Meditazione e respiro… rilassamento profondo

meditazione respiro
Uno dei significati etimologici di rilassarsi è quello di sciogliere, allentare, lasciare andare.

Forse poche parole sono così affascinanti come ‘respirare’. Ciò che lega meditazione e respiro è proprio quel soffio di vita, di consapevolezza che noi possediamo, e siamo.

Il respiro si riferisce anche alla parola Psiche!… che deriva appunto da fiato, alito (PSYCHÊ) che si allarga poi al concetto di vita, spirito ed anima. Quando parliamo quindi di respirare legato alle tecniche di meditazione, stiamo cominciando un viaggio più affascinante di quanto pensiamo.

La leggerezza è una delle chiavi per poter proseguire su questo sentiero, di norma sono portato a prendermela se non maturo risultati immediati oppure mi forzo in pratiche che bloccano il mio sviluppo interiore.

E’ cosa comune credere che senza un duro sforzo non possa esserci risultato, che le cose semplici siano troppo semplici per funzionare davvero. Meditare  è principalmente un’arte gentile, un’arte legata alla nostra natura spirituale e coloro che la stanno scoprendo o che già da un po’ camminano su questa via, sanno bene quanto piacevole ed appagante possa essere sperimentarla.

Più che parlare di sforzo sarebbe meglio parlare di impegno.

Nei primi momenti della meditazione il respiro è fondamentale per calarsi facilmente in uno stadio introspettivo. E’ bene cominciare inalando profondamente, gentilmente, e regolarmente.

Se avverti che il torace ‘forza’ prova a respirare col diaframma, con l’addome, e non forzare mai la respirazione, lascia che essa si ‘approfondisca’ respiro dopo respiro, gradualmente. Quando inali puoi concentrarti su di una parte del corpo indolenzita o che vuoi semplicemente rilassare.

Immagina che l’aria si concentri in quella determinata parte, come una dolce energia, e quando esali senti che il flusso energetico scioglie letteralmente l’indolenzimento.
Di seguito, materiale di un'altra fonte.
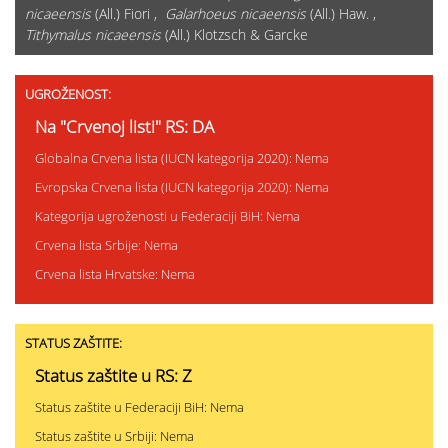
nicaeensis
(All.) Fiori ,
Galarhoeus nicaeensis
(All.) Haw. ,
Tithymalus nicaeensis
(All.) Klotzsch & Garcke
UGROŽENOST:
Na "Crvenoj listi" RS: DA
Globalna Crvena lista (IUCN kategorija 2020): Nema
Evropska Crvena lista (IUCN kategorija 2020): Nema
Kategorija ugroženosti u Federaciji BiH: Nema
Crvena lista Srbije: Nema
Crvena lista Hrvatske: Nema
STATUS ZAŠTITE:
Status zaštite u RS: Z
Status zaštite u Federaciji BiH: Nema
Status zaštite u Srbiji: Nema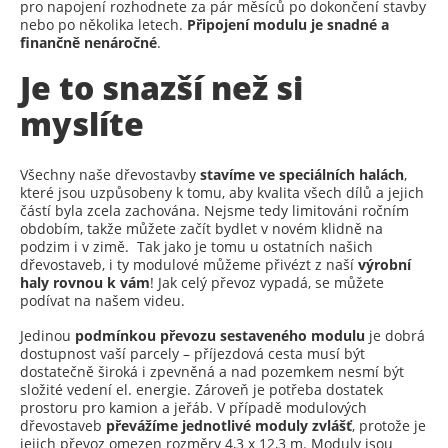
pro napojení rozhodnete za pár měsíců po dokončení stavby
nebo po několika letech.
Připojení modulu je snadné a
finančně nenáročné
.
Je to snazší než si
myslíte
Všechny naše dřevostavby
stavíme ve speciálních halách
,
které jsou uzpůsobeny k tomu, aby kvalita všech dílů a jejich
částí byla zcela zachována. Nejsme tedy limitováni ročním
obdobím, takže můžete začít bydlet v novém klidně na
podzim i v zimě. Tak jako je tomu u ostatních našich
dřevostaveb, i ty modulové můžeme přivézt z naší
výrobní
haly rovnou k vám
! Jak celý převoz vypadá, se můžete
podívat na našem videu.
Jedinou
podmínkou převozu
sestaveného modulu
je dobrá
dostupnost vaší parcely – příjezdová cesta musí být
dostatečně široká i zpevněná a nad pozemkem nesmí být
složité vedení el. energie. Zároveň je potřeba dostatek
prostoru pro kamion a jeřáb. V případě modulových
dřevostaveb
převážíme jednotlivé moduly zvlášť
, protože je
jejich převoz omezen rozměry 4,3 x 12,3 m. Moduly jsou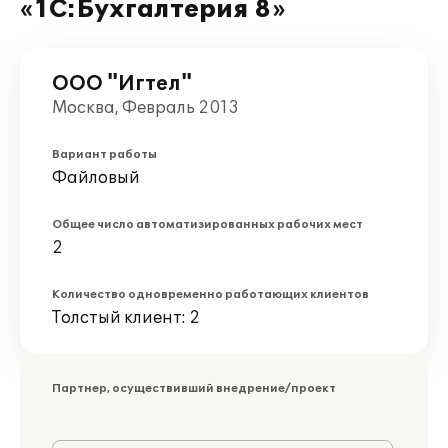
«1С:Бухгалтерия 8»
ООО "Игтел"
Москва, Февраль 2013
Вариант работы
Файловый
Общее число автоматизированных рабочих мест
2
Количество одновременно работающих клиентов
Толстый клиент: 2
Партнер, осуществивший внедрение/проект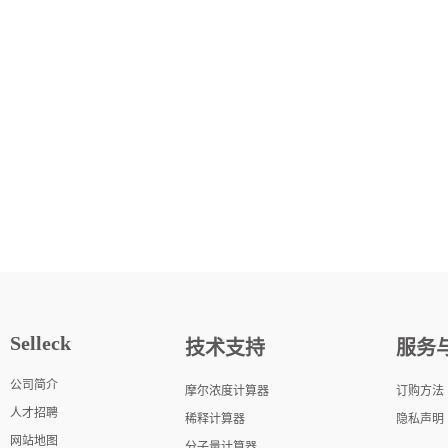
Selleck
技术支持
服务
公司简介
摩尔浓度计算器
订购方法
人才招聘
稀释计算器
隐私声明
网站地图
分子量计算器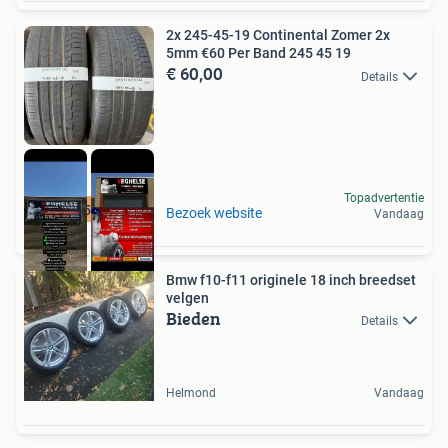
2x 245-45-19 Continental Zomer 2x
5mm €60 Per Band 245 45 19
€ 60,00
Details
Topadvertentie
2x 245 45 19
Bezoek website
Vandaag
Bmw f10-f11 originele 18 inch breedset
velgen
Bieden
Details
Helmond
Vandaag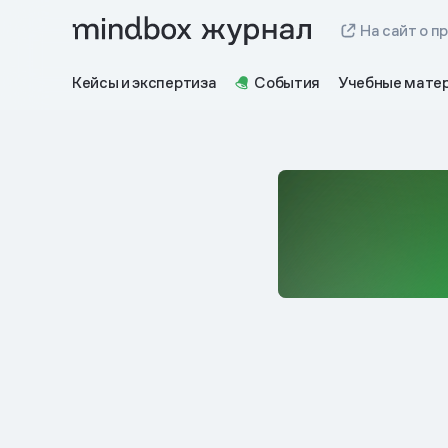
На сайт о п
Кейсы и экспертиза
События
Учебные мате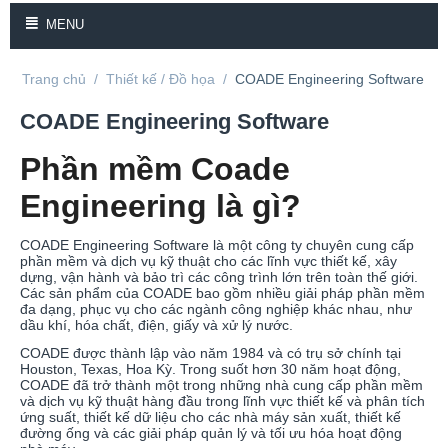
MENU
Trang chủ
/
Thiết kế / Đồ họa
/
COADE Engineering Software
COADE Engineering Software
Phần mềm Coade
Engineering là gì?
COADE Engineering Software là một công ty chuyên cung cấp
phần mềm và dịch vụ kỹ thuật cho các lĩnh vực thiết kế, xây
dựng, vận hành và bảo trì các công trình lớn trên toàn thế giới.
Các sản phẩm của COADE bao gồm nhiều giải pháp phần mềm
đa dạng, phục vụ cho các ngành công nghiệp khác nhau, như
dầu khí, hóa chất, điện, giấy và xử lý nước.
COADE được thành lập vào năm 1984 và có trụ sở chính tại
Houston, Texas, Hoa Kỳ. Trong suốt hơn 30 năm hoạt động,
COADE đã trở thành một trong những nhà cung cấp phần mềm
và dịch vụ kỹ thuật hàng đầu trong lĩnh vực thiết kế và phân tích
ứng suất, thiết kế dữ liệu cho các nhà máy sản xuất, thiết kế
đường ống và các giải pháp quản lý và tối ưu hóa hoạt động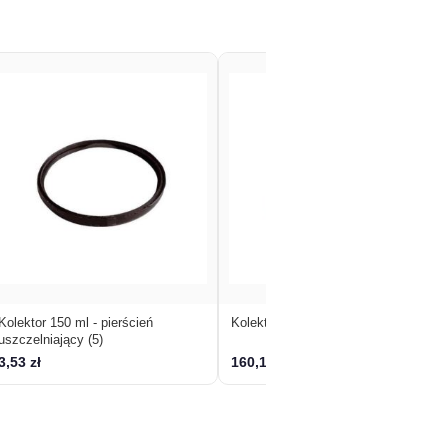
Kolektor 150 ml - pierścień
Kolektor 150 ml- kpl (1)
uszczelniający (5)
3,53 zł
160,15 zł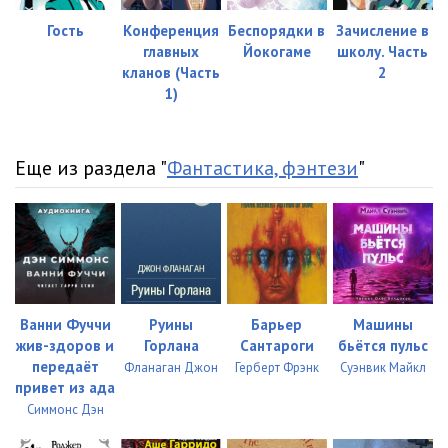
Гость
Конференция
Беспорядки в
Зачисление в
главных
Йокогаме
школу. Часть
кланов (Часть
2
1)
Еще из раздела "
Фантастика, фэнтези
"
Ванни Фуччи
Руины
Барьер
Машины
жив-здоров и
Горлана
Сантароги
бьётся пульс
передаёт
Фланаган Джон
Герберт Фрэнк
Суэнвик Майкл
привет из ада
Симмонс Дэн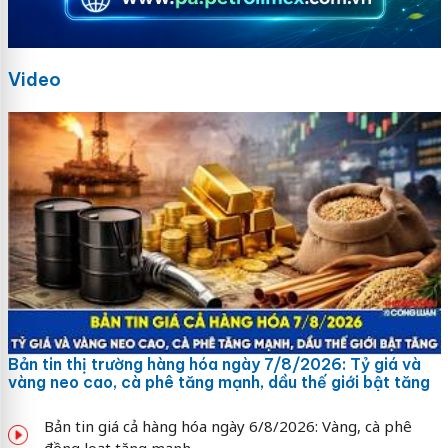
Video
Bản tin thị trường hàng hóa ngày 7/8/2026: Tỷ giá và
vàng neo cao, cà phê tăng mạnh, dầu thế giới bật tăng
Bản tin giá cả hàng hóa ngày 6/8/2026: Vàng, cà phê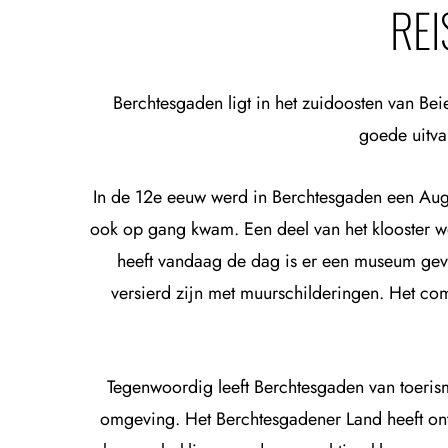
RE
Berchtesgaden ligt in het zuidoosten van Bei
goede uitva
In de 12e eeuw werd in Berchtesgaden een Augus
ook op gang kwam. Een deel van het klooster wer
heeft vandaag de dag is er een museum geve
versierd zijn met muurschilderingen. Het com
Tegenwoordig leeft Berchtesgaden van toerism
omgeving. Het Berchtesgadener Land heeft ont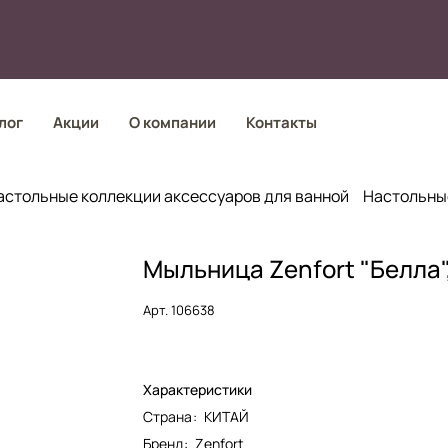
лог
Акции
О компании
Контакты
астольные коллекции аксессуаров для ванной
Настольные
Мыльница Zenfort "Белла"
Арт.
106638
Характеристики
Страна
:
КИТАЙ
Бренд
:
Zenfort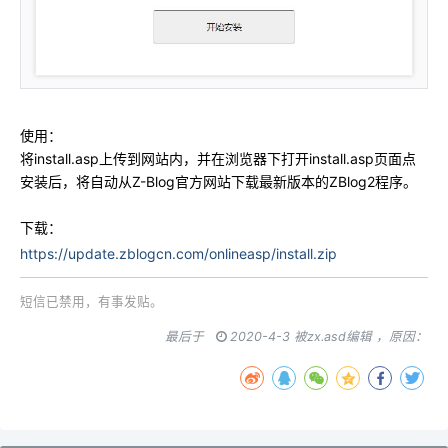
使用：
将install.asp上传到网站内，并在浏览器下打开install.asp页面点
安装后，将自动从Z-Blog官方网站下载最新版本的ZBlog2程序。
下载：
https://update.zblogcn.com/onlineasp/install.zip
短信已禁用，有事发贴。
最后于
2020-4-3 被zx.asd编辑 ，原因：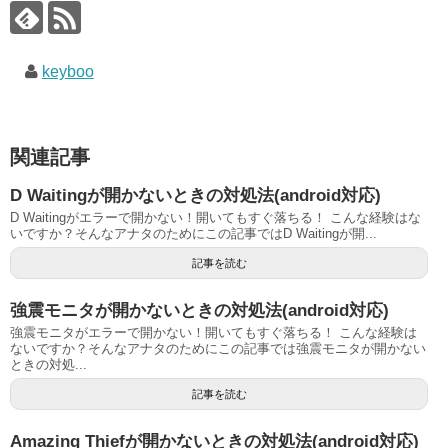
keyboo
関連記事
D Waitingが開かないときの対処法(android対応)
D Waitingがエラーで開かない！開いてもすぐ落ちる！ こんな経験はな
いですか？そんなアナタのためにこの記事ではD Waitingが開...
記事を読む
強震モニタが開かないときの対処法(android対応)
強震モニタがエラーで開かない！開いてもすぐ落ちる！ こんな経験は
ないですか？そんなアナタのためにこの記事では強震モニタが開かない
ときの対処...
記事を読む
Amazing Thiefが開かないときの対処法(android対応)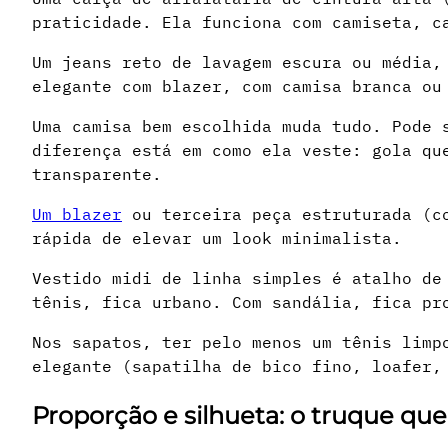
praticidade. Ela funciona com camiseta, c
Um jeans reto de lavagem escura ou média,
elegante com blazer, com camisa branca ou
Uma camisa bem escolhida muda tudo. Pode 
diferença está em como ela veste: gola qu
transparente.
Um blazer
ou terceira peça estruturada (co
rápida de elevar um look minimalista.
Vestido midi de linha simples é atalho de
tênis, fica urbano. Com sandália, fica pr
Nos sapatos, ter pelo menos um tênis limp
elegante (sapatilha de bico fino, loafer,
Proporção e silhueta: o truque qu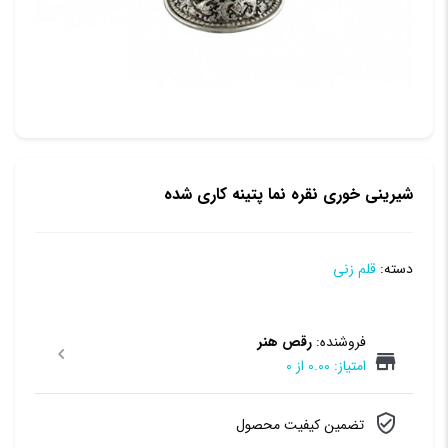
شیرینی خوری نقره نما پتینه کاری شده
دسته:
قلم زنی
فروشنده:
رقص هنر
امتیاز: 0.00 از 0
تضمین کیفیت محصول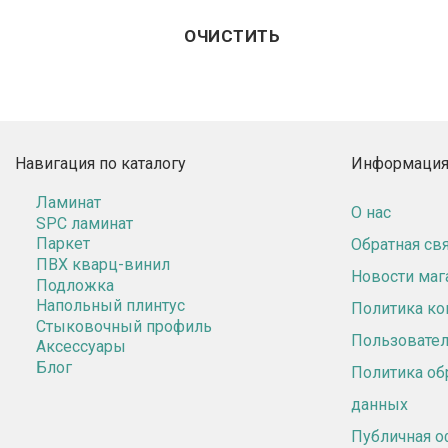
ОЧИСТИТЬ
Навигация по каталогу
Информация 
Ламинат
О нас
SPC ламинат
Паркет
Обратная св
ПВХ кварц-винил
Новости маг
Подложка
Напольный плинтус
Политика к
Стыковочный профиль
Пользовател
Аксессуары
Блог
Политика об
данных
Публичная о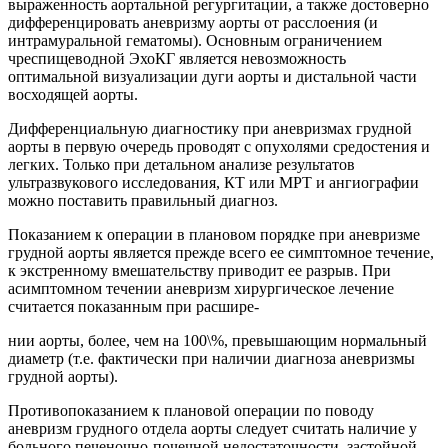
выраженность аортальной регургитации, а также достоверно
дифференцировать аневризму аорты от расслоения (и
интрамуральной гематомы). Основным ограничением
чреспищеводной ЭхоКГ является невозможность
оптимальной визуализации дуги аорты и дистальной части
восходящей аорты.
Дифференциальную диагностику при аневризмах грудной
аорты в первую очередь проводят с опухолями средостения и
легких. Только при детальном анализе результатов
ультразвукового исследования, КТ или МРТ и ангиографии
можно поставить правильный диагноз.
Показанием к операции в плановом порядке при аневризме
грудной аорты является прежде всего ее симптомное течение,
к экстренному вмешательству приводит ее разрыв. При
асимптомном течении аневризм хирургическое лечение
считается показанным при расшире-
нии аорты, более, чем на 100\%, превышающим нормальный
диаметр (т.е. фактически при наличии диагноза аневризмы
грудной аорты).
Противопоказанием к плановой операции по поводу
аневризм грудного отдела аорты следует считать наличие у
больного печеночно-почечной недостаточности, застойной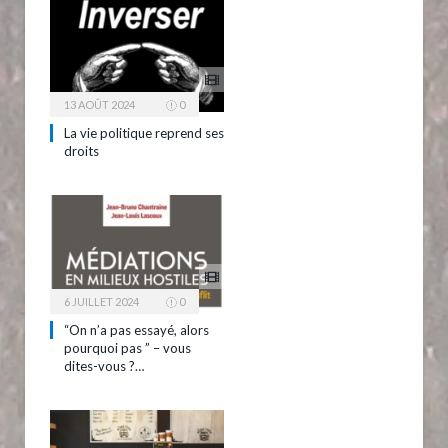
13 AOÛT 2024
0
La vie politique reprend ses
droits
6 JUILLET 2024
0
“On n’a pas essayé, alors
pourquoi pas ” – vous
dites-vous ?…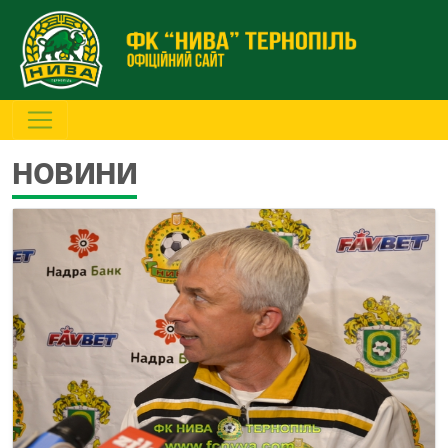
НОВИНИ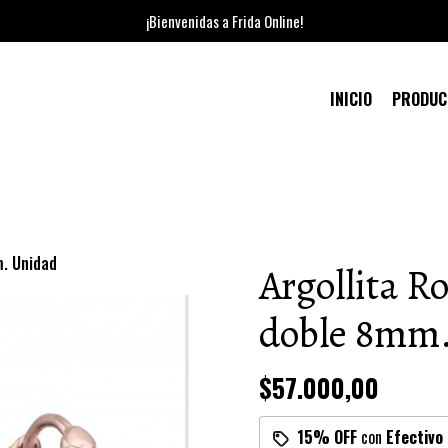
¡Bienvenidas a Frida Online!
INICIO
PRODU
m. Unidad
Argollita R
doble 8mm.
$57.000,00
15% OFF
con
Efectivo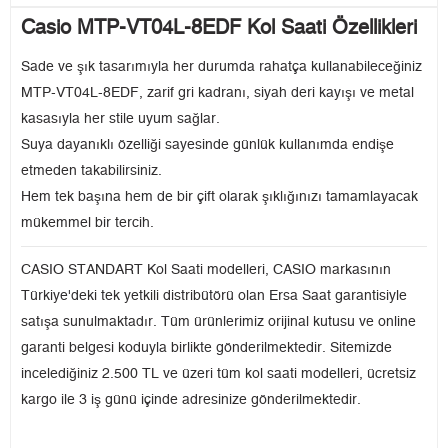
Casio MTP-VT04L-8EDF Kol Saati Özellikleri
Sade ve şık tasarımıyla her durumda rahatça kullanabileceğiniz
MTP-VT04L-8EDF, zarif gri kadranı, siyah deri kayışı ve metal
kasasıyla her stile uyum sağlar.
Suya dayanıklı özelliği sayesinde günlük kullanımda endişe
etmeden takabilirsiniz.
Hem tek başına hem de bir çift olarak şıklığınızı tamamlayacak
mükemmel bir tercih.
CASIO STANDART Kol Saati modelleri, CASIO markasının
Türkiye'deki tek yetkili distribütörü olan Ersa Saat garantisiyle
satışa sunulmaktadır. Tüm ürünlerimiz orijinal kutusu ve online
garanti belgesi koduyla birlikte gönderilmektedir. Sitemizde
incelediğiniz 2.500 TL ve üzeri tüm kol saati modelleri, ücretsiz
kargo ile 3 iş günü içinde adresinize gönderilmektedir.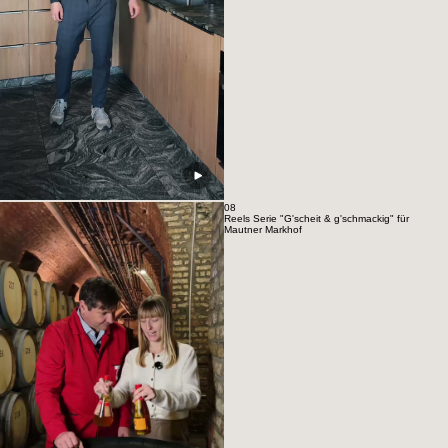
08
Reels Serie "G'scheit & g'schmackig" für
Mautner Markhof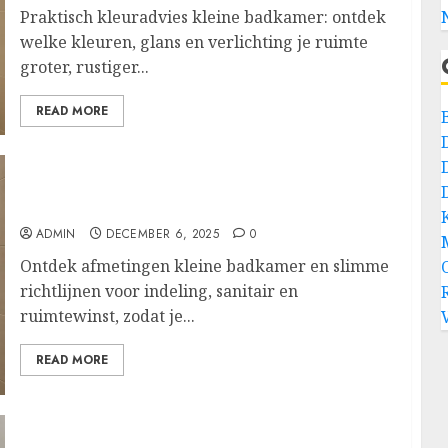
Praktisch kleuradvies kleine badkamer: ontdek
welke kleuren, glans en verlichting je ruimte
groter, rustiger...
READ MORE
Slimme afmetingen en indeling voor een
kleine badkamer die groots aanvoelt
ADMIN
DECEMBER 6, 2025
0
Ontdek afmetingen kleine badkamer en slimme
richtlijnen voor indeling, sanitair en
ruimtewinst, zodat je...
READ MORE
Laat kalkaanslag verdwijnen met Antikal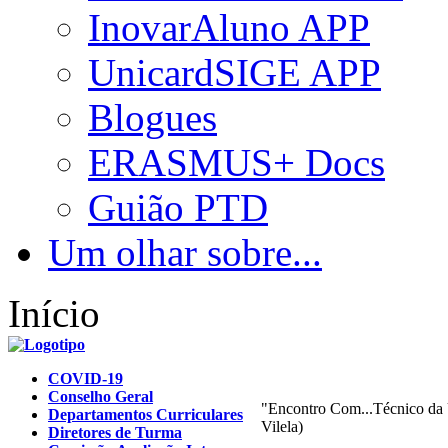
InovarAluno APP
UnicardSIGE APP
Blogues
ERASMUS+ Docs
Guião PTD
Um olhar sobre...
Início
COVID-19
Conselho Geral
"Encontro Com...Técnico da 
Departamentos Curriculares
Vilela)
Diretores de Turma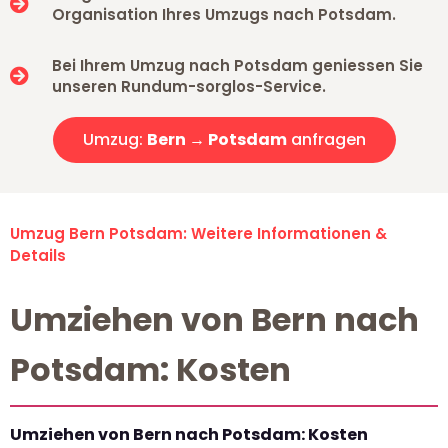
Organisation Ihres Umzugs nach Potsdam.
Bei Ihrem Umzug nach Potsdam geniessen Sie
unseren Rundum-sorglos-Service.
Umzug:
Bern → Potsdam
anfragen
Umzug Bern Potsdam: Weitere Informationen &
Details
Umziehen von Bern nach
Potsdam: Kosten
Umziehen von Bern nach Potsdam: Kosten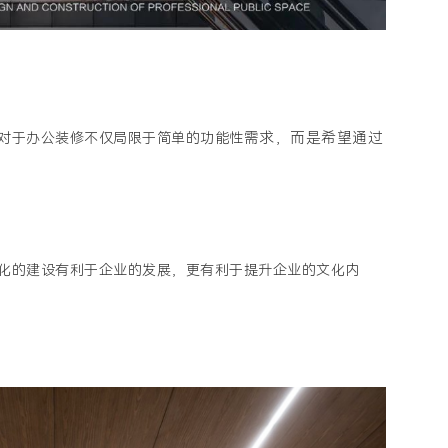
需求，而是希望通过
对于办公装修不仅局限于简单的功能性
化的建设有利于企业的发展，更有利于提升企业的文化内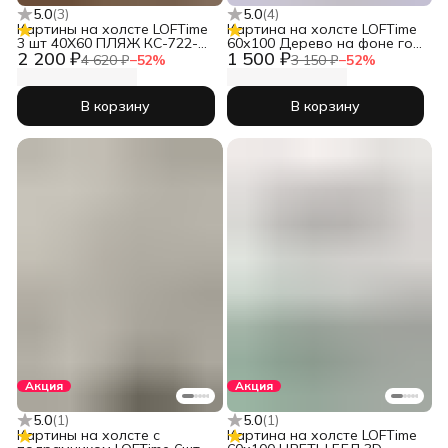
5.0
(
3
)
5.0
(
4
)
Картины на холсте LOFTime
Картина на холсте LOFTime
3 шт 40Х60 ПЛЯЖ КС-722-
60х100 Дерево на фоне гор
2 200 ₽
1 500 ₽
4060
4 КБ-1268-60100
4 620 ₽
−
52
%
3 150 ₽
−
52
%
В корзину
В корзину
Акция
Акция
5.0
(
1
)
5.0
(
1
)
Картины на холсте с
Картина на холсте LOFTime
Puoi rilassare così tutto il corpo partendo dalle caviglie fino alla testa, se sei già pratico-a dell’arte del respiro puoi decidere quante inalazioni ed esalazioni dedicare ad una certa parte del corpo. E’ molto utile infatti se inizi a meditare teso-a o di ritorno da attività stressanti, o se la mente vaga qua e là.

Prova ad accingerti alla pratica seguendo una struttura di rilassamento guidata:

inspiro… ed espirando rilasso le caviglie (più di una volta se serve)

inspiro… ed espirando rilasso i polpacci e le ginocchia

(…) rilasso le gambe ed il bacino

(…) rilasso l’addome… lo stomaco

– (…) rilasso il torace… le scapole e la schiena

– (…) rilasso le spalle e le braccia…

– (…) rilasso il collo… la gola… e la faccia

– (…) rilasso la testa e gli occhi…

 

Questo semplice, semplice esercizio, se praticato con il giusto stato d’animo, e quindi senza troppa fretta può già portarti in uno stadio di profondo rilassamento in cui respirare si tramuta quasi in un prendere e rilasciare energia.

Ma non farti confondere, perché lo scopo è accedere a stadi di silenzio interiore, di quiete al di là del corpo fisico. Più che di tecniche di meditazione si parla di arte spirituale e quindi immateriale, il respiro è solo uno strumento per accedere ad una determinata porta.

Il passo successivo, una volta che il nostro corpo è ben rilassato, sta nel concentrarci al centro della nostra fronte, gentilmente, ed immaginare che da essa si dipartano tanti raggi sottili.

Quei raggi provengono da una scintilla di vita che io sono. Io… sono questa energia di pace, sono cosciente di essere e sperimento la dolcezza della mia natura. Sono pace in realtà, la gentilezza è una qualità intrinseca alla mia consapevolezza.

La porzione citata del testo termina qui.